Du moins, je pensais cela jusqu’à récemment…
Mon fils part à la guerre, aujourd’hui.
Quelques jours auparavant, j’avais appris la nouvelle par un ami dont le fils appartenait au même escadron que le mien. Ma réaction ? J’eus l’impression d’être exposé à un flash aveuglant. Ce serait l’unique fois où j’aspirerais à connaître la Réponse.
Si mon fils ne revenait pas… Je désirais de tout mon être qu’il me survive.

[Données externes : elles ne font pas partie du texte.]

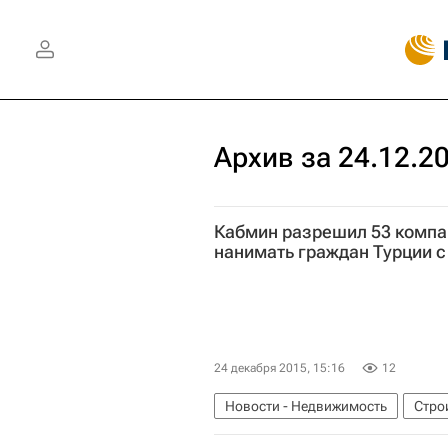
Архив за 24.12.2
Кабмин разрешил 53 компа
нанимать граждан Турции с
24 декабря 2015, 15:16
12
Новости - Недвижимость
Стро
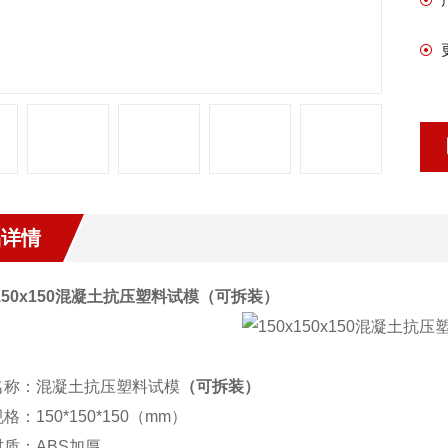
品详情
150x150
混凝土抗压塑料试模（可拆装）
名称：混凝土抗压塑料试模
（可拆装）
规格：
150*150*150
（
mm
）
材质：
ABS
加厚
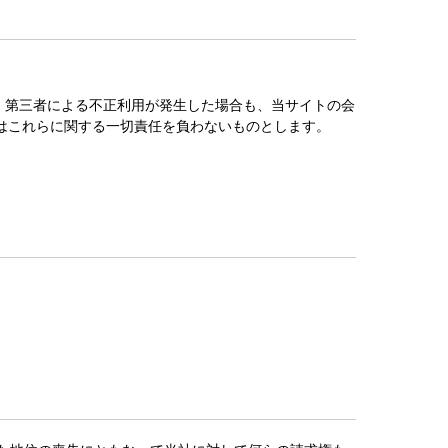
す。第三者による不正利用が発生した場合も、当サイトの会
はこれらに関する一切責任を負わないものとします。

Les adieux sont déchirants. Mon gaillard de fils, que le temps m’a permis de voir grandir lentement, avec toute la force de mon amour, est prêt à s’envoler sur son oiseau de malheur. Lorsqu’il était bébé, je me penchais sur son berceau, et lui soufflais qu’il était exceptionnel, qu’il conquerrait la terre. J’avais oublié d’ajouter que c’était une image. Que je voulais simplement qu’il s’appartienne de tout son cœur !
Je console sa mère, tandis qu’elle déverse un océan de larmes, aussi vaste que ses reproches, sur mon épaule. Mon fils nous adresse un adieu militaire, empli de tendresse, et disparaît. Au décollage, la déflagration du Mirage 2000 est assourdissante. Sans savoir pourquoi, j’éprouve de la fierté.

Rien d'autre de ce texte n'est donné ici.